The Controlled Substances Act that determines what is and is not a ‘controlled substance’ was made a law by Congress in 1970. It is underneath this law (and connected portions of the law) that the government has the authority to control the manufacture of and distribution throughout the country of any and all pharmaceutical substances. This law put into the effect the classification system that is commonly used today. These classifications are known as the Schedules. There are currently five schedule classes of drugs. In 1970 these schedules were classified and defined with varying degrees of importance.
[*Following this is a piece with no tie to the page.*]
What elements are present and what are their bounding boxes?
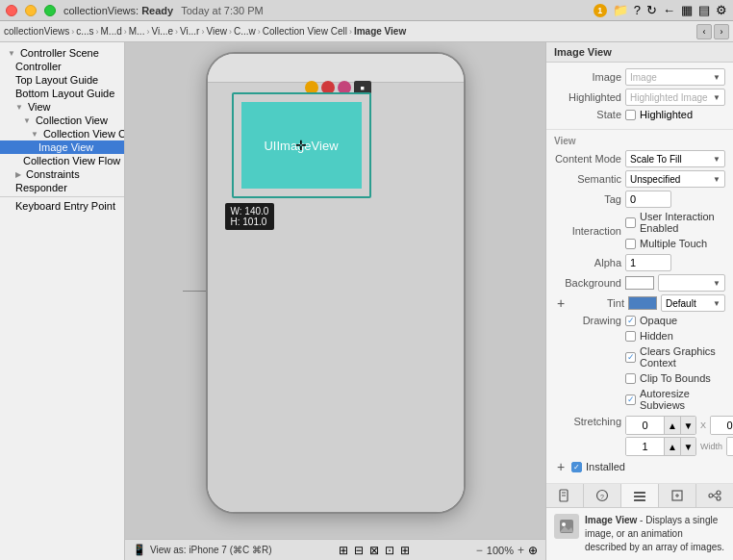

There are two government agencies which decide what classification schedule a drug is to be assigned, the DEA (Drug Enforcement Agency) and the FDA (Food and Drug Administration). There are rare exceptions in which Congress can pass a law into existence that classifies a drug into a schedule category it did not have otherwise. An example of this was when Congress passed a law in 2000 classifying a drug known as GHB (or gamma hydroxy butyrate) as a schedule 1 substance because of its large prevalence on college campuses being used as a ‘date rape’ drug.

The criteria for classification is a lengthy list, but the main points that must be observed before something can be classified are what potential a drug has for abuse by a patient, what if any currently accepted medical uses the drug has, and whether or not the drug is classified by any other country as being a dangerous one (which also includes whether or not the drug is listed in any international treaties the US currently has).